In a high-Isp antimatter rocket, protons and antiprotons are annihilated in a magnetic bottle. Use of higher atomic number nuclei is less practical, as neutrons liberated upon annihilation cannot be guided in a magnetic nozzle.
Engines such as this are more expensive than fusion, amat pulse, and amat thermal. One problem is controlling the waste energy from the matter-antimatter reaction. Waste heat requires massive cooling radiator fins to avoid melting the engine core. Much of the energy is in gamma radiation that is normally dispersed, and hence requires a great deal of shielding to protect the instruments, payload, and of course any biont passengers. Even after years of firing the engines they still remain highly radioactive.
In part because of their inefficiency, pion drive amat ships are extremely wasteful as regards fuel. Even a small sized interstellar vehicle with a cruising speed of 0.1c would require about 750,000 kilograms of amat for a single mission (acceleration-deceleration). This is not only expensive but extremely dangerous, in the event of a power failure, the result would be a catastrophic blast. For this reason most polities forbid amat ships from docking close to populated habitats, setting aside special docking stations, which in turn implies extra inconvenience for loading and unloading of cargo.
Like other high ISP drives, the pion drive amat rocket is very unstealthy.
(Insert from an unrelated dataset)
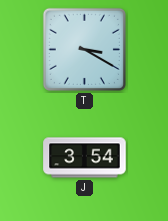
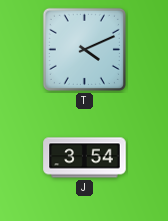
T: 3:20 -> 4:11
However it is still not as bad as the ultra-efficient amat or the GUT drive rocket, which is one reason this type of propulsion is preferred by some clades, despite the much lower isp.
The reason for the stealth factor still being superior to more efficient propulsion systems is as follows. The annihilation products are primarily pions, with some kaons. The negative and positive pions escape out the magnetic nozzle before they decay. The neutral pions decay almost immediately to photons, but these photons are isotropic in the spacecraft reference frame. The pions decay to muons, which travel about 1 km before decaying to electrons. Electrons and positrons annihilating in the reaction chamber also produce isotropic radiation.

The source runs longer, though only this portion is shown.